Bulgarian hoteliers slam caretaker government decision on Ukrainian refugees

The suspension by the caretaker government of the programme to accommodate Ukrainian refugees in hotels is further proof that tourism is not a priority for the state, the Bulgarian Hotel and Restaurant Association (BHRA) said on November 2.

The statement followed the caretaker government’s announcement on October 31 that the Ukrainian refugees accommodated under the state-supported scheme would be moved to state and municipal facilities. This is supposed to happen as of November 15, although there is no clarity about where the refugees will be moved.

The scheme originally was set up by the then Petkov government in early 2022 to accommodate Ukrainians fleeing to Bulgaria from Russia’s war on their country.

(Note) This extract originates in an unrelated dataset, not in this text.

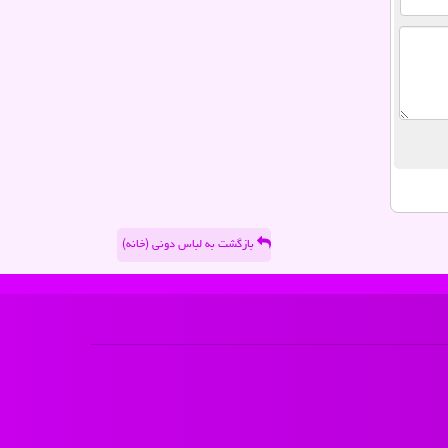
بازگشت به لباس دونی (خانه)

BHRA said that the hoteliers had been the first to lend a hand to the refugees and the state, some of them taking out loans and overdrafts, but the state constantly had transferred to hoteliers the responsibility of housing the mothers and children fleeing the war.

The association said that the funds that had been allocated for accommodation of people staying in hotels certainly had been insufficient, but the industry had not turned its back on those in need.

“That is why we are surprised by the incorrect statement by Deputy Prime Minister and Interior Minister Ivan Demerdzhiev, that the refugees will be relocated so that in the winter conditions, such as are ahead, these citizens will be accommodated in safer places.”

Hoteliers had provided perfect accommodation conditions for the Ukrainian refugees, provided them with nutritious food and even entertainment for the children, so that they would forget the horror of the war, and that without clarity about payment and at their own expense for three months, BHRA head Georgi Shterev said.

The association described as “insulting” the checks by institutions on the hotels “instead of doing periodic checks on the conditions of accommodation during the whole period”.

It said that there was is no logic in paying the same money to hoteliers as for refugees housed in vans.

“The hotel service in our country, which is at the European level, cannot be compared with the conditions in the refugee accommodation vans and such centres,” BHRA said.

The association said that had the programme continued, it would have supported the tourism sector as a temporary solution to one of the most serious problems in the sector, seasonality.

“There is currently a labour shortage across Europe,” the association said.

“And instead of the government doing pointless PR, they should organise training and retraining courses for these people, so that at the same time they find their place in a foreign, albeit hospitable, country. And so, at the same time, to provide staff to the business for the next tourist season – waiters, bartenders, administrators,” it said.